All bats carry rabies: False
In reality, less than 1% of bats are infected with the rabies virus. Bats that are infected with rabies will demonstrate strange behaviour and are often found lying on the ground. Rabies can be fatal for humans and other mammals, and care should be taken not to touch bats. Even dead bats can still harbour the rabies virus and should not be touched. If you are bitten by a bat, you should wash the wound with soap and water for 15 minutes and call the number associated with your province: in Quebec: Info-Santé - 8-1-1, in Ontario: TeleHealth - 1-866-797-0000, in Manitoba: Health links - 1-888-315-9257. Because rabies virus can be transmitted to dogs and cats, it is important to vaccinate pets.

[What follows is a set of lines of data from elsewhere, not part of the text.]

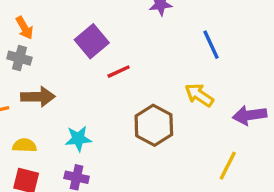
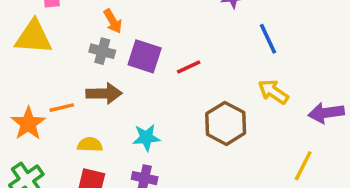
orange arrow: (25, 28) -> (113, 21), moved
purple square: (92, 41) -> (145, 56), moved, turned -32
blue line: (211, 45) -> (268, 39), moved
gray cross: (19, 58) -> (102, 51), moved

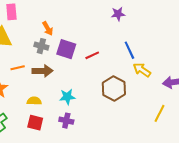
blue line: (268, 39) -> (129, 50), moved
orange line: (62, 108) -> (18, 68), moved

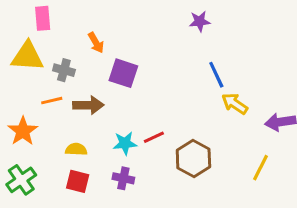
gray cross: (41, 46) -> (64, 70), moved
red line: (92, 55) -> (154, 137), moved
brown hexagon: (114, 88) -> (193, 158), moved

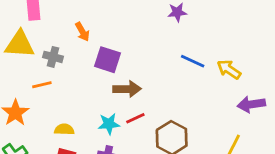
blue line: (216, 75) -> (193, 61), turned -40
yellow arrow: (235, 104) -> (229, 69), moved
brown arrow: (88, 105) -> (127, 89), moved

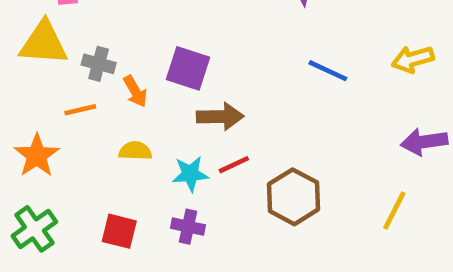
orange arrow: (82, 32) -> (135, 91), moved
yellow arrow: (229, 69) -> (413, 59), moved, turned -50
yellow semicircle: (64, 129) -> (135, 151), moved

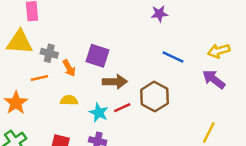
purple arrow: (424, 142) -> (214, 79), moved, turned 45
cyan star: (190, 174) -> (99, 113), turned 30
brown hexagon: (293, 197) -> (154, 97), moved

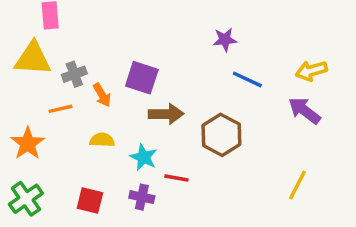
purple star: (159, 14) -> (225, 40), moved
gray cross: (49, 53) -> (74, 74), turned -35
red line: (122, 108) -> (176, 178), moved, turned 35

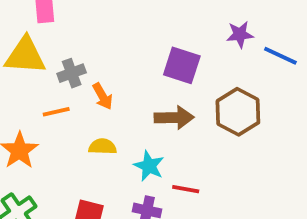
purple square: (142, 78) -> (182, 65), moved
blue line: (247, 79) -> (280, 56), moved
brown hexagon: (221, 135) -> (238, 112), moved

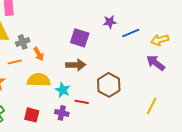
blue line: (280, 56) -> (131, 33), turned -48
brown hexagon: (238, 112) -> (109, 85), moved
yellow semicircle: (103, 147) -> (39, 80), size x1.6

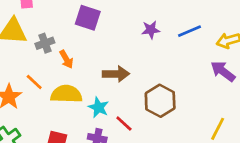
purple star: (110, 22) -> (151, 30), moved
purple square: (80, 38) -> (88, 18), moved
orange line: (15, 62) -> (34, 82), moved, turned 56
red line: (82, 102) -> (124, 123), turned 32

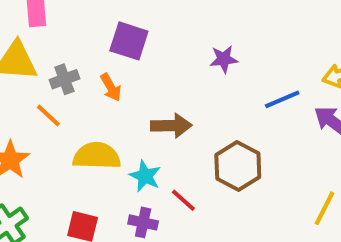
blue line: (190, 31) -> (282, 99), moved
orange arrow: (66, 59) -> (111, 87), moved
orange line: (34, 82) -> (48, 116), moved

Bats are really just flying rodents: False
Like rodents, bats are also mammals but they belong to the order Chiroptera, whereas rodents like mice belong to the order Rodentia. Unlike rodents, they are not a nuisance.
All bats are blind: False
All bats in Canada use echolocation to navigate and find food, but they can also see and have well developed eyes.
All bats are blood feeders: False
Only three species of bats feed on blood and those that do, live in tropical habitats (Mexico, Chile, Brazil and Argentina). The majority of bats feed on insects, fruit or nectar.